What is needed is an exact copy of every entry below, with the pictures left out.

- Opening Delimiter -

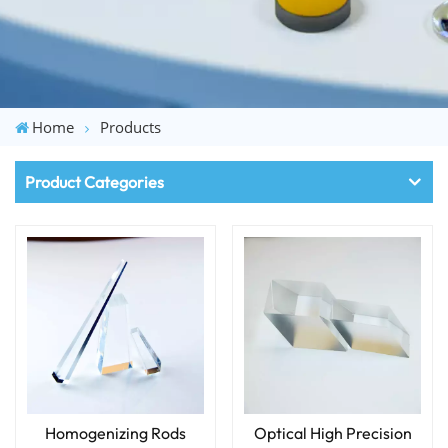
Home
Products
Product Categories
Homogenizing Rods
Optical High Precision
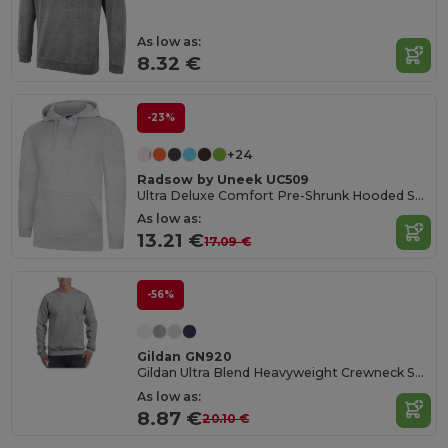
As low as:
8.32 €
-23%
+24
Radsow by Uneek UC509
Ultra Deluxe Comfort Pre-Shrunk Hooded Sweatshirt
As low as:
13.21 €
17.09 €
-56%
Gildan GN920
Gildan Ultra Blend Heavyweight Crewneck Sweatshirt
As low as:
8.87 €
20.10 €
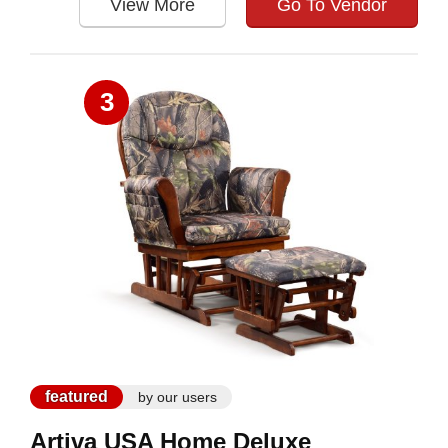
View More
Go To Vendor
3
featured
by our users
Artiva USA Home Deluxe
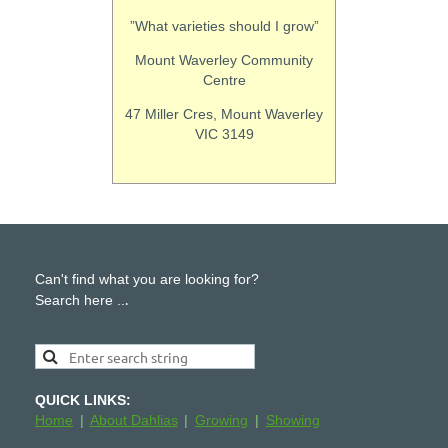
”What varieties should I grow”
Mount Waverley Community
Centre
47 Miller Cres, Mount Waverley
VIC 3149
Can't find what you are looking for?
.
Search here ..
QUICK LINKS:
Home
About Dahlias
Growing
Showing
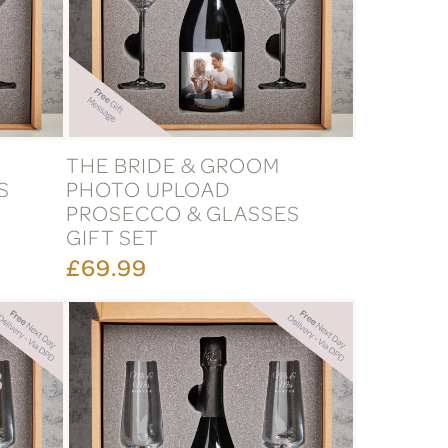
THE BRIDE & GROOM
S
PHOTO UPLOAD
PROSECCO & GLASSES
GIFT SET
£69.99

- Closing Delimiter -

**TASK OUTPUT:**
Home
Products
Product Categories
Homogenizing Rods
Optical High Precision
As low as:
8.32 €
-23%
+24
Radsow by Uneek UC509
Ultra Deluxe Comfort Pre-Shrunk Hooded Sweatshirt
As low as:
13.21 €
17.09 €
-56%
Gildan GN920
Gildan Ultra Blend Heavyweight Crewneck Sweatshirt
As low as:
8.87 €
20.10 €
View More
Go To Vendor
3
featured
by our users
Artiva USA Home Deluxe
”What varieties should I grow”
Mount Waverley Community
Centre
47 Miller Cres, Mount Waverley
VIC 3149
Can't find what you are looking for?
.
Search here ..
QUICK LINKS:
Home
About Dahlias
Growing
Showing
THE BRIDE & GROOM
S
PHOTO UPLOAD
PROSECCO & GLASSES
GIFT SET
£69.99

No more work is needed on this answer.